I hate dealing with the internals of memory allocation systems. I prefer to leave that to smarter people than me

You see this little About dialog box? Guess how many times the DrawText function is called?

Once! and just to draw "Where in the World is Carmen Sandiego?".
The rest of the text is draw elsewhere, and I have no idea why.

correction: it calls it once to draw "Where in the World is Carmen Sandiego?" but that's unrelated to the one on screen WHAT?

Ahh, it's using a different version of the DrawFont call: DrawFontN

the only problem with using Ghidra to hack children's games instead of, like, Serious Things like firmwares or malware or whatever, is sometimes you have to make a label named NUM_MOUNTAIN_CLIMBING_HINTS

(the number of mountain climbing hints is 3, by the way)

I think I accidentally hacked my debugger

It has a surprisingly robust UI engine. I swapped from BoldFont to SmalFont and the menu adapted perfectly.

The game loads the BoldFont first, then the SmallFont, then the NormalFont.

Annoyingly this isn't how they're laid out in memory:
It's SmallFont, then BoldFont, then NormalFont

Weirdly, swapping the NormalFont for the SmallFont causes the printer text to be VERTICAL, for reasons I do not remotely understand!

font_alloc = malloc(local_a);
if (font_alloc == (void *)0x0) {
font_alloc = (void *)0x0;
}

Ahh yes. remember, if you get a null pointer back from malloc(), make sure to set that variable to NULL so it won't be left as... NULL?

man, running on 4 hours of sleep is killing me.
I can't even remember the MS-DOS interrupt to open a file!

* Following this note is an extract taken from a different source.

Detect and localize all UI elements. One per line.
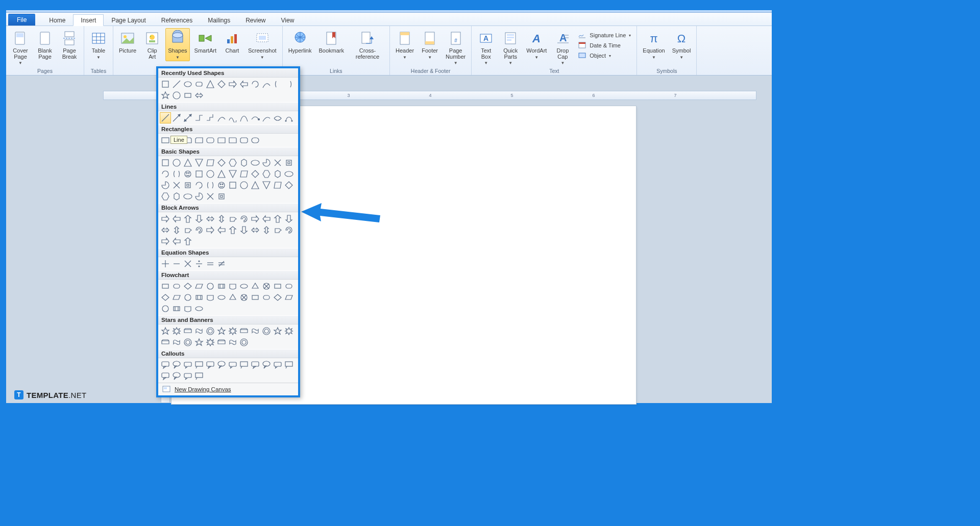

I know reading it is int 21 ah=3f, closing it is int 21 ah=3d, and I'll never forget that seeking is int 21 ah=42, but how do you open a file?
I mean, not the int 21 ax=6c00 way, that one is only for DOS 4.0+, and obviously a game released in 1990 isn't gonna use that.

ahh, now that I've looked it up, it seems I was wrong!
closing isn't 3D, that's 3E! 3D is open!

no wonder I couldn't remember it, I had it confused with another call

looking it up took less than 10 seconds, but that's 10 seconds I'll never get back.

what the fuck do you mean that carmen.dat is opened on the first call to finish_draw_maybe()?

like, I know there's a "maybe" in that name, but it's not THAT big of a maybe.

Scott Michaud

@foone The hit single from Carmen Dat Jepson... Call My Maybe().

@scottmichaud hah!
I should get a sticker for my laptop that says "I'd rather be listening to Carly Rae Jepsen's hit 2015 album Emotion than this!"